• **Goal of the exercise**
Find the string "Fotos" in the entries and copy each line that has it.

....................

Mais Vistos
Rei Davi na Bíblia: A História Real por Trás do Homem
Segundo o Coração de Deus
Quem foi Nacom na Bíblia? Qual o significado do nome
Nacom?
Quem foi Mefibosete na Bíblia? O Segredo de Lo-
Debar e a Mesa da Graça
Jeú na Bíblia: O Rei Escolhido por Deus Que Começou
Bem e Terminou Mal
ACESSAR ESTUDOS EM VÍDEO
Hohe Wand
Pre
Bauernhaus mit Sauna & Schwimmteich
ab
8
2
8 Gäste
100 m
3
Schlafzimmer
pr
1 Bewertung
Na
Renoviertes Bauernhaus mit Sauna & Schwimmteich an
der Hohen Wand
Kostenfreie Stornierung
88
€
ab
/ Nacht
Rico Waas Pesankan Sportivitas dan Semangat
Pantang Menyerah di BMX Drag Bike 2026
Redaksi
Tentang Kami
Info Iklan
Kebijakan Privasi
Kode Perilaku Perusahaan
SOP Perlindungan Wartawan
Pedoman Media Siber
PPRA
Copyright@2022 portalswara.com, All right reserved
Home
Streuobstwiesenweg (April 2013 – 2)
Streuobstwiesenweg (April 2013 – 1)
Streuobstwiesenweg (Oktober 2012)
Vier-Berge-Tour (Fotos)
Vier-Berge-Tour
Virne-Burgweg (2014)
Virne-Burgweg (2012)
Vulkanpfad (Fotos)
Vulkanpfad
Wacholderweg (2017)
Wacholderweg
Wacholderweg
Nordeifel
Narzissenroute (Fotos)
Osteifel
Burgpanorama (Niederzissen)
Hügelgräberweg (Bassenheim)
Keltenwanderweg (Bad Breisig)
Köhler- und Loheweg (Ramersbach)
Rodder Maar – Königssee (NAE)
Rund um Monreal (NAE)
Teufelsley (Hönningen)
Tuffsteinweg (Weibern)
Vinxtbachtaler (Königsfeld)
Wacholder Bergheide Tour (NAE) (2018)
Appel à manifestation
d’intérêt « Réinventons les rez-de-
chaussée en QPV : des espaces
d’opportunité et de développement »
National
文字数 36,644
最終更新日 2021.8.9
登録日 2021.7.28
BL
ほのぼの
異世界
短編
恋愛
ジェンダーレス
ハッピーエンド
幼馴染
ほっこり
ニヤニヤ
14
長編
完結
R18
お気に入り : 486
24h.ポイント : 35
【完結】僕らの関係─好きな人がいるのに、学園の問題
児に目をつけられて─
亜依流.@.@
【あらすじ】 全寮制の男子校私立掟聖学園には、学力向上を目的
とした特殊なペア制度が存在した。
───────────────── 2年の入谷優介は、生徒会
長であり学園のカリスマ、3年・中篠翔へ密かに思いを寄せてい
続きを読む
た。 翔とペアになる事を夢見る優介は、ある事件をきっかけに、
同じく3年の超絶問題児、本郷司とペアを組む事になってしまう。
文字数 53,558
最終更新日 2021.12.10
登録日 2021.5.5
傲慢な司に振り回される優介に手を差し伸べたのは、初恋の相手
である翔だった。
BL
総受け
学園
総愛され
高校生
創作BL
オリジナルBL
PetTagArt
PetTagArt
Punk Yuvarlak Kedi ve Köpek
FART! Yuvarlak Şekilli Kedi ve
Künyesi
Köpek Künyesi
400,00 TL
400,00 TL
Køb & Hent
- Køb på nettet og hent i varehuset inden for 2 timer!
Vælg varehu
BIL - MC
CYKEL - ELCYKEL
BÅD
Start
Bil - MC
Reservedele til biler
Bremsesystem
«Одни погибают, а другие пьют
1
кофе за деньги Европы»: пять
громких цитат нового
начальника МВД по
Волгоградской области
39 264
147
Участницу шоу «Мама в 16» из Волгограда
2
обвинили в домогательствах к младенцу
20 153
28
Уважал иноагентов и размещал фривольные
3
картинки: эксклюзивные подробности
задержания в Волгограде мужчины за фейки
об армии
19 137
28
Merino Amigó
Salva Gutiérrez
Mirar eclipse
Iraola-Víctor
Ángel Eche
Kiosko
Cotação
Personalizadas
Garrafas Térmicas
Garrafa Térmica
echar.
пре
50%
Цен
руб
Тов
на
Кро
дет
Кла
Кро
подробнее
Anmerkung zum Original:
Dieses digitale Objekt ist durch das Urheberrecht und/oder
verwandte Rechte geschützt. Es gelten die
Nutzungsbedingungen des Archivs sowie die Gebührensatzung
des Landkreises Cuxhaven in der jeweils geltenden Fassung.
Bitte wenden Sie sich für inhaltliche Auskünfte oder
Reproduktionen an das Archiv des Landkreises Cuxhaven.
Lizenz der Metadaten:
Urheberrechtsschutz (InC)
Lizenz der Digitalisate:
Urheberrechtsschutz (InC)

....................

• **Task answer**
Vier-Berge-Tour (Fotos)
Vulkanpfad (Fotos)
Narzissenroute (Fotos)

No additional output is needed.